> WORK ITEM
Every line with the string "lowres" should be copied from the data.

══ STUDY MATERIAL

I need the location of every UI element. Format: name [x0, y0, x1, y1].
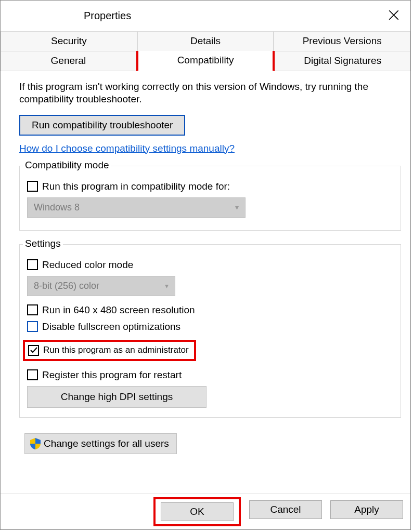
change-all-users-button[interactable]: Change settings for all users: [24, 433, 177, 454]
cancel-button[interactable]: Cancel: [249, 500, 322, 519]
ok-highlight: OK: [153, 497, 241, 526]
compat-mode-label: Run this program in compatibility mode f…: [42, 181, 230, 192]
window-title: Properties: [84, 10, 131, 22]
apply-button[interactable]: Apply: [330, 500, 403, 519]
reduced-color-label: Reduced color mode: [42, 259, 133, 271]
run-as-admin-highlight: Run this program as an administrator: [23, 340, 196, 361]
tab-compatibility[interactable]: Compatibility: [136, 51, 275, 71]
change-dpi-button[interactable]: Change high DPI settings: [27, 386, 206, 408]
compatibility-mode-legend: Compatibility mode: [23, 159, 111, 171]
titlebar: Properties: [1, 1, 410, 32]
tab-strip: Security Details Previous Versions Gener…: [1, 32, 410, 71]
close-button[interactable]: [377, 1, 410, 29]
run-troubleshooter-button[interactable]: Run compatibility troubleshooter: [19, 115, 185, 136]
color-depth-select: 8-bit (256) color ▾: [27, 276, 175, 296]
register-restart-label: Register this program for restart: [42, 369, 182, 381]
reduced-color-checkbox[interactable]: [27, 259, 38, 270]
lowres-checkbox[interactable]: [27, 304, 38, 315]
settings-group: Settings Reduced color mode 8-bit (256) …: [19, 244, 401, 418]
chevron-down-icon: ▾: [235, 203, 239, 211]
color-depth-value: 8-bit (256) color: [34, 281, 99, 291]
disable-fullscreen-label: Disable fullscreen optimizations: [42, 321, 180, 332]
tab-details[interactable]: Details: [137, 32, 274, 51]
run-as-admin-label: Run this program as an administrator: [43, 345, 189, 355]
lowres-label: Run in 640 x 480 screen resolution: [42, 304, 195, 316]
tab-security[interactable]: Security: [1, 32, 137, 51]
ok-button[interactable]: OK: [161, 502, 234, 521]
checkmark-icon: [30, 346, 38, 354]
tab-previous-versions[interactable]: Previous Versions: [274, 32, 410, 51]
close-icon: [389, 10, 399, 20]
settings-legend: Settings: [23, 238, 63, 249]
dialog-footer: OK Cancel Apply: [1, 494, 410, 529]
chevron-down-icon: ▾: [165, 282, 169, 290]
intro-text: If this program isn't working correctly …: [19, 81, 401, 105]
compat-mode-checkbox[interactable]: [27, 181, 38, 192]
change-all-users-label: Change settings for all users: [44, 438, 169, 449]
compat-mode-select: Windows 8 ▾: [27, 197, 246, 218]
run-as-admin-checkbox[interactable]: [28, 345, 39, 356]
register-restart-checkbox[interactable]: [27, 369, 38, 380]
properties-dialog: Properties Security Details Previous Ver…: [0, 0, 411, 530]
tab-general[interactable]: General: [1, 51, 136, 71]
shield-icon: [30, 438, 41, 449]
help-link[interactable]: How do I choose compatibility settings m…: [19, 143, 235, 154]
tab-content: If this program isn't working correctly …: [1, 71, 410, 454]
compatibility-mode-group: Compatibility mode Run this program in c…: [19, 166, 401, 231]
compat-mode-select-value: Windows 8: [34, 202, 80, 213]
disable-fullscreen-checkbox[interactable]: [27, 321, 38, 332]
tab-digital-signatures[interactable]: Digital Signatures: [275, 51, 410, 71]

════

> FINAL ANSWER
lowres-checkbox[interactable]: [27, 304, 38, 315]
lowres-label: Run in 640 x 480 screen resolution: [42, 304, 195, 316]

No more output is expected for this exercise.